*** Data for review ***
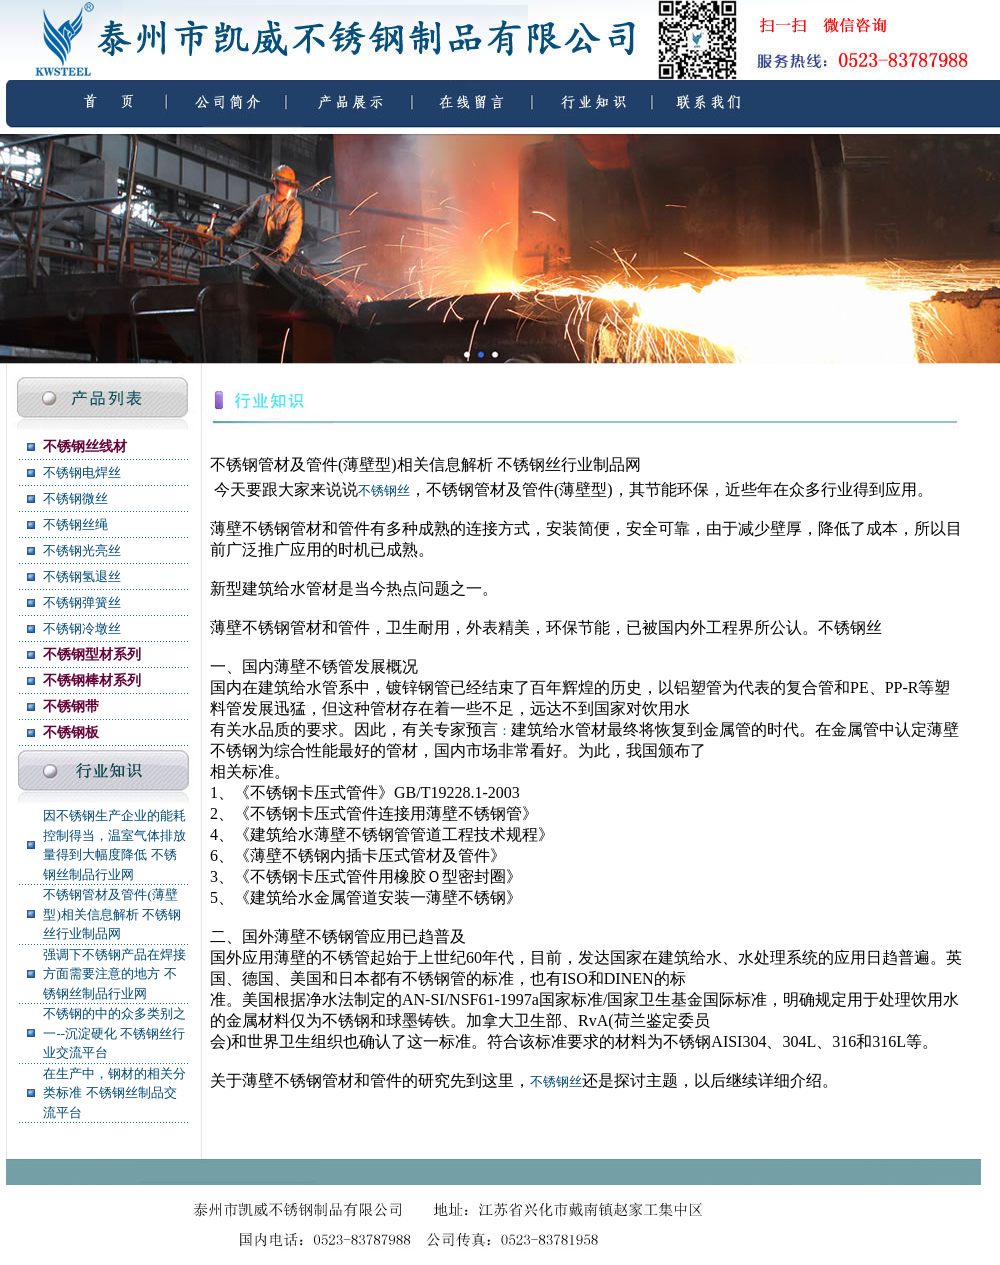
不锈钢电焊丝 (82, 472)
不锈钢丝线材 (85, 446)
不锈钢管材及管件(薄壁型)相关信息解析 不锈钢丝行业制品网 (112, 914)
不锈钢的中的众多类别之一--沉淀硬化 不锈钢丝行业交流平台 (114, 1033)
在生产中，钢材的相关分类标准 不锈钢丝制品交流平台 (114, 1093)
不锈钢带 (71, 706)
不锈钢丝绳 (75, 524)
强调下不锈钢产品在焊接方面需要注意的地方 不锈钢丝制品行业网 (114, 974)
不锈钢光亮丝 (82, 550)
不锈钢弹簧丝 (82, 602)
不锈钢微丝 (75, 498)
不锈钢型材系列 (92, 654)
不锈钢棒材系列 (92, 680)
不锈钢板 (71, 732)
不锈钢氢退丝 (82, 576)
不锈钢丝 (384, 490)
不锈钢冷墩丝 (82, 628)
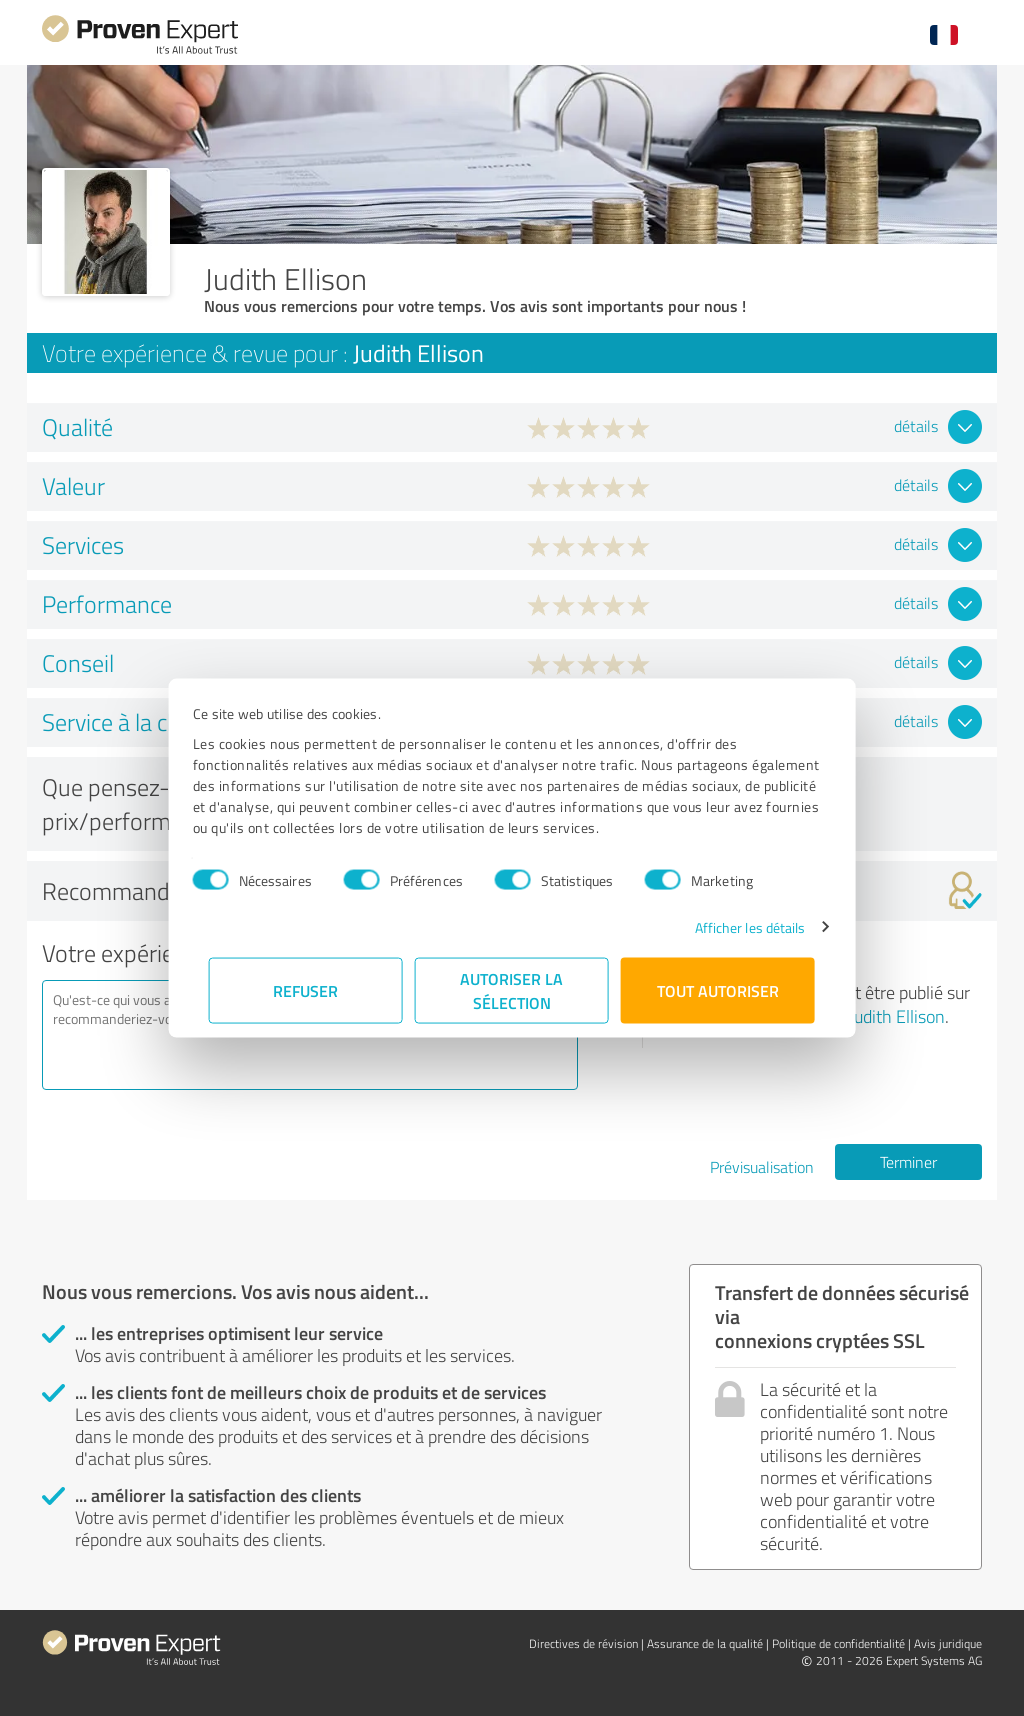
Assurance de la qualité (705, 1643)
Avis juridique (948, 1643)
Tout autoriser (718, 989)
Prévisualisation (762, 1167)
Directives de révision (583, 1643)
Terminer (908, 1162)
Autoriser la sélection (512, 989)
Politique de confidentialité (838, 1643)
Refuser (306, 989)
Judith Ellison (897, 1016)
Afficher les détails (733, 926)
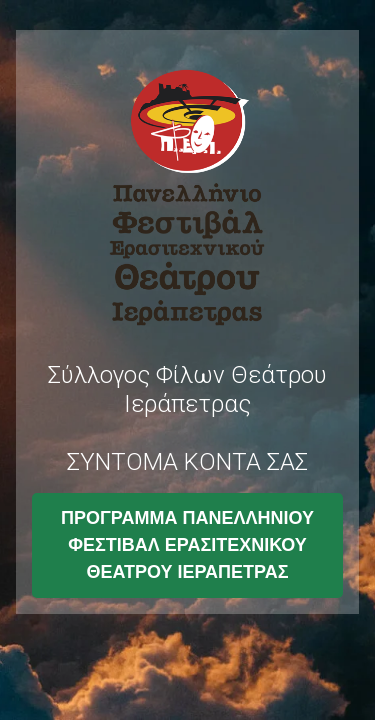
*** End of Data for review ***
* _Assignment_: In the records above, transcribe exactly the lines from the one containing "Directives de révision (583, 1643)" through the last line, both included, and skip the pictures.

* _Answer to the exercise_:
Directives de révision (583, 1643)
Terminer (908, 1162)
Autoriser la sélection (512, 989)
Politique de confidentialité (838, 1643)
Refuser (306, 989)
Judith Ellison (897, 1016)
Afficher les détails (733, 926)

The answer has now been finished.